ChrisJBurns commented 1 year ago

@reedjosh (cc @bryantbiggs just because my case may stick in your mind for future debugging sessions)

So, just tried this and the config that works for me is the following:

  prefix_separator                       = ""
  create_iam_role = true
  iam_role_name = "ROLE_NAME"
  iam_role_arn = "ROLE_ARN" # dont think this is needed anymore
  iam_role_use_name_prefix = false 

So I think what's happening is that when I told it not to create the iam role with create_iam_role false, it basically tried to delete both aws_iam_role.cluster[0] because it doesn't exist in the config anymore because its been removed in 18.0.0, and when I do the terraform state mv aws_iam_role.cluster[0] aws_iam_role.cluster.this[0], it also tries to destroy aws_iam_role.this[0] because create_iam_role is set to false so the count doesn't get set.
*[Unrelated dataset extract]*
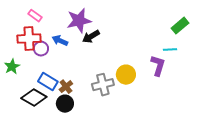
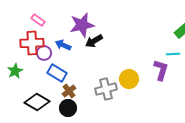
blue rectangle: (48, 82) -> (57, 73), moved

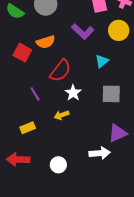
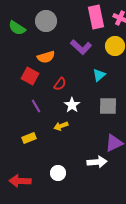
red square: (22, 53) -> (30, 76), moved
red semicircle: (60, 71) -> (60, 84), size x0.6
red arrow: (18, 160) -> (20, 181), moved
It's only when I set the create_iam_role to true and give it the iam_role_name of the existing IAM role that exists, that I manage to "trick" it into not creating it, but just updating it with the stuff that's missing. This then means the IAM role hasn't been destroyed and the control plane doesn't get affected.

I say all this, I've only done a plan, not an apply, I still have to look through the changes that it's making with regards to the policies that its removing.. but positive so far

ChrisJBurns commented 1 year ago

Am closing because I resolved with my above comment.

github-actions[bot] commented 1 year ago

I'm going to lock this issue because it has been closed for 30 days ⏳. This helps our maintainers find and focus on the active issues. If you have found a problem that seems similar to this, please open a new issue and complete the issue template so we can capture all the details necessary to investigate further.